GOAL OF THE EXERCISE
Repeat the listing exactly. Any picture in it should be left out of the copy.

PROVIDED RECORDS
========
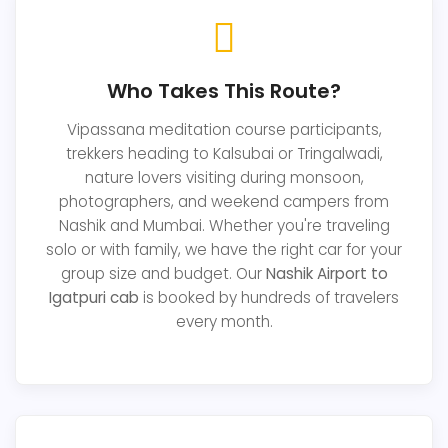
Who Takes This Route?
Vipassana meditation course participants,
trekkers heading to Kalsubai or Tringalwadi,
nature lovers visiting during monsoon,
photographers, and weekend campers from
Nashik and Mumbai. Whether you're traveling
solo or with family, we have the right car for your
group size and budget. Our
Nashik Airport to
Igatpuri cab
is booked by hundreds of travelers
every month.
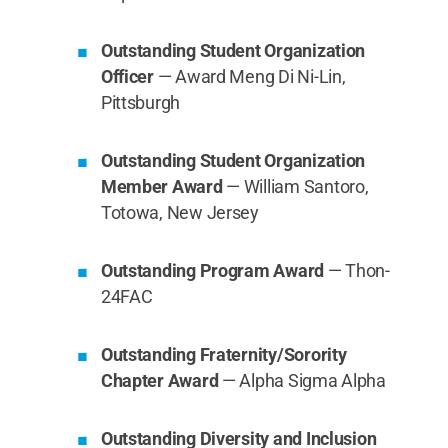
Outstanding Student Organization
Officer
— Award Meng Di Ni-Lin,
Pittsburgh
Outstanding Student Organization
Member Award
— William Santoro,
Totowa, New Jersey
Outstanding Program Award
— Thon-
24FAC
Outstanding Fraternity/Sorority
Chapter Award
— Alpha Sigma Alpha
Outstanding Diversity and Inclusion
========
TASK RESPONSE
Who Takes This Route?
Vipassana meditation course participants,
trekkers heading to Kalsubai or Tringalwadi,
nature lovers visiting during monsoon,
photographers, and weekend campers from
Nashik and Mumbai. Whether you're traveling
solo or with family, we have the right car for your
group size and budget. Our
Nashik Airport to
Igatpuri cab
is booked by hundreds of travelers
every month.
Outstanding Student Organization
Officer
— Award Meng Di Ni-Lin,
Pittsburgh
Outstanding Student Organization
Member Award
— William Santoro,
Totowa, New Jersey
Outstanding Program Award
— Thon-
24FAC
Outstanding Fraternity/Sorority
Chapter Award
— Alpha Sigma Alpha
Outstanding Diversity and Inclusion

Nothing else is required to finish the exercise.